Entrevista de Natasha Ezrow, professora de Estudos de Governos na Universidade de Essex na Inglaterra, ao jornalista Silio Boccanerapara o programa Milênio, da Globo News, transmitido no dia 21 de setembro. O Milênio é um programa de entrevistas, que vai ao ar pelo canal de televisão por assinatura Globo News às 23h30 de segunda-feira, com repetições às 3h30, 11h30 e 17h30 de terça; 5h30 de quarta; e 7h05 de domingo. Leia, a seguir, a transcrição da entrevista:

Há mais ditaduras no mundo do que regimes democráticos. Só na China quase um bilhão e meio de pessoas vivem sob o poder arbitrário do Partido Comunista Chinês. Não tão repressivo hoje quanto na época de Mao Tsé-Tung, que mandou matar dezenas de milhões de chineses, mas o partido permanece intolerante de oposição. Há ditadores que escancaram seu poder pessoal. Muammar Kadafi serve de exemplo recente. Há ditadores que fazem o gênero totalitário pitoresco. Antonio Salazar em Portugal preferia ser discreto, ditador nas sombras. Outros representam a cúpula militar que manda mas escolhe o plantonista da vez. Ou respondem a um partido único como Vietnã ou Laos. Certas ditaduras misturam personalismo e partido único. Sem esquecer dos ditadores caricatos, ou dos metidos a sérios ao prometer criar sociedades igualitárias e perfeitas. Alguns ditadores se excederam na capacidade de matar em escala industrial. Outros preferiam matar menos e roubar mais. Ditaduras e ditadores formam o tema do livro recém-lançado da Natasha Ezrow, professora de Estudos de Governos na Universidade de Essex na Inglaterra, onde o Milênio foi encontrá-la.

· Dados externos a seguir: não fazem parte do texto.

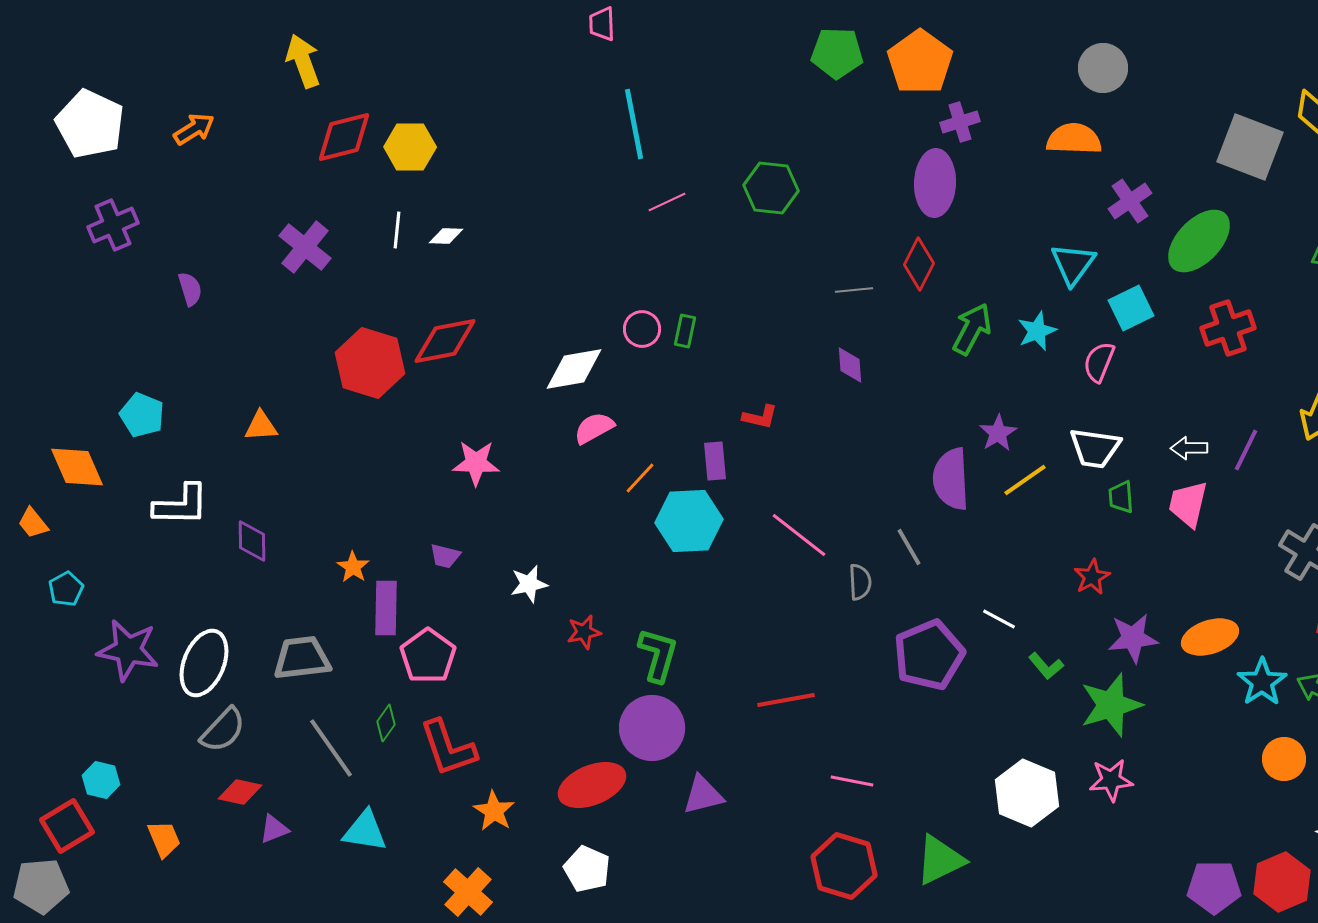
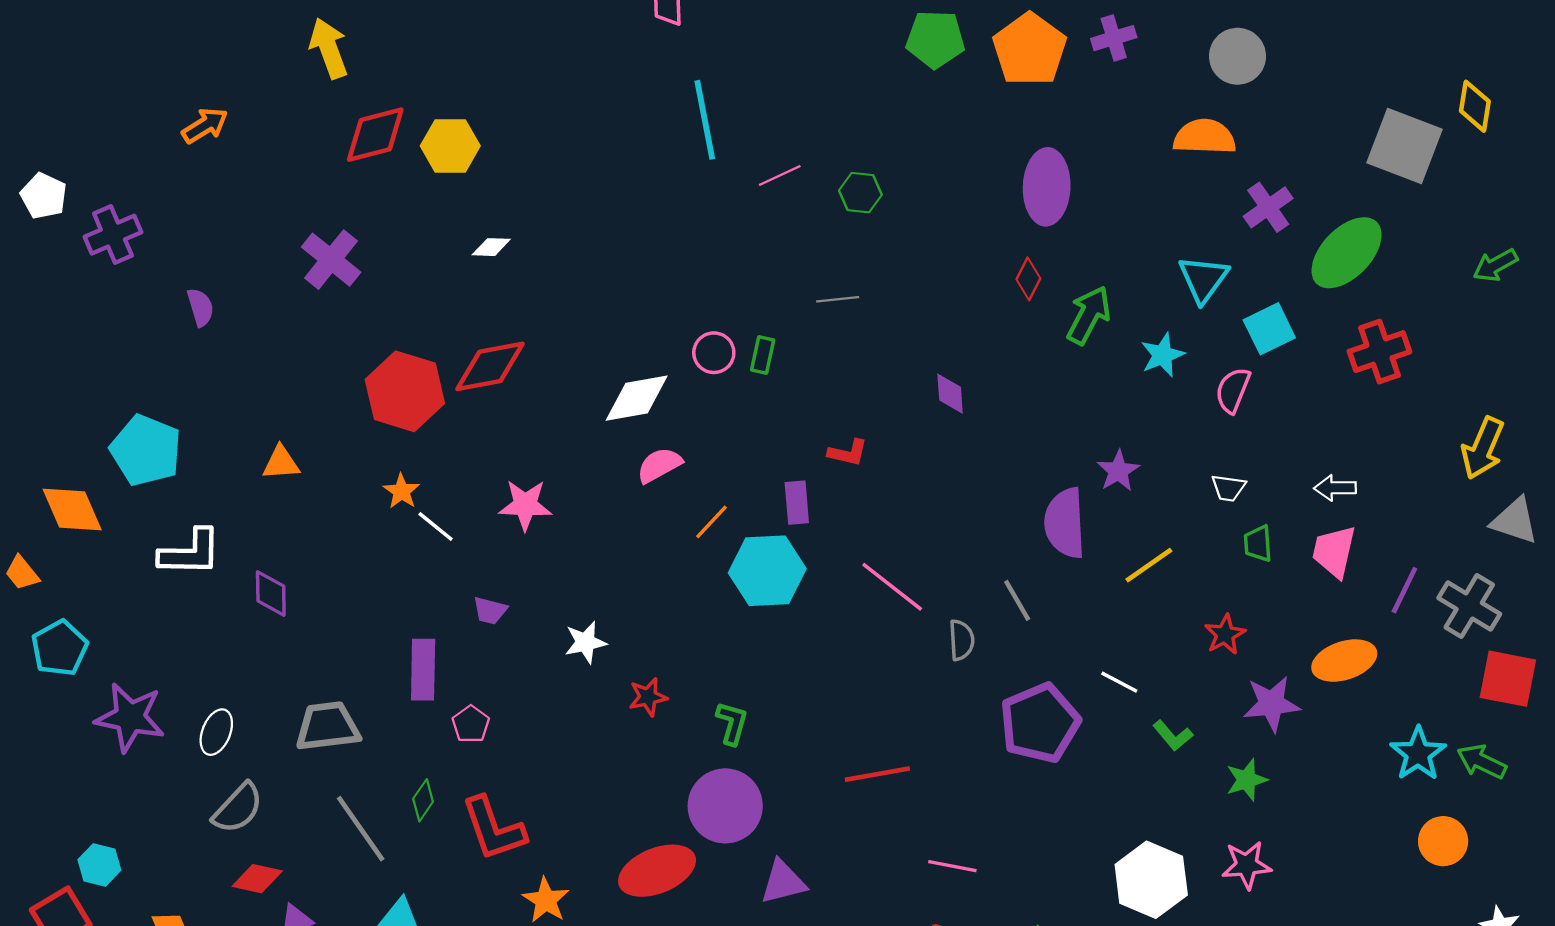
purple cross: (960, 122) -> (1114, 38), moved
white pentagon: (90, 124) -> (44, 196), moved, size x0.6
green hexagon: (771, 188) -> (860, 193), size x0.7
pink line: (667, 202) -> (780, 176), moved
white line: (397, 230) -> (436, 526), moved, turned -57
red diamond: (919, 264) -> (1028, 279), size x0.7
gray line: (854, 290) -> (838, 299), moved
green arrow: (972, 329) -> (1089, 315), moved
cyan pentagon: (142, 415) -> (146, 450), size x1.4
white trapezoid: (1095, 448) -> (1228, 488), size x0.6
purple line: (1246, 450) -> (1404, 590), moved
yellow line: (1025, 480) -> (1149, 565), moved
orange star: (353, 567) -> (401, 491), moved
cyan pentagon: (66, 589) -> (60, 648), size x1.4
orange ellipse: (1210, 637) -> (1344, 661), moved
green L-shape: (658, 655) -> (732, 723), size x0.7
pink pentagon: (428, 656) -> (471, 724), size x0.6
white ellipse: (204, 663) -> (216, 732), size x0.6
green star: (1111, 705) -> (1247, 780), size x0.6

Silio Boccanera — Enquanto conversamos, a temporada de caça a ditadores está aberta no mundo árabe: Tunísia, Egito, Líbia, Síria, Iêmen, Bahrein. Todos os ditadores há muito no poder estão sendo atacados agora. Qual é a sua leitura sobre o que ocorre no mundo árabe? Por que agora?
Natasha Ezrow —
Sempre pensamos que o Oriente Médio fosse a área mais estável para ditaduras. Isso é tudo muito surpreendente, mas consideramos essa revolução em cascata parecida à que ocorreu no Leste Europeu. Aconteceu uma revolução e as outras seguem. A situação na Tunísia foi a catalisadora. Quando o Egito viu a possibilidade da Tunísia, seguiu os mesmos passos. Vimos o que houve no Bahrein, na Síria, no Iêmen, na Líbia. Parece um resultado da globalização. As pessoas conseguem coordenar como nunca, através de redes sociais, além de terem maior consciência do que acontece.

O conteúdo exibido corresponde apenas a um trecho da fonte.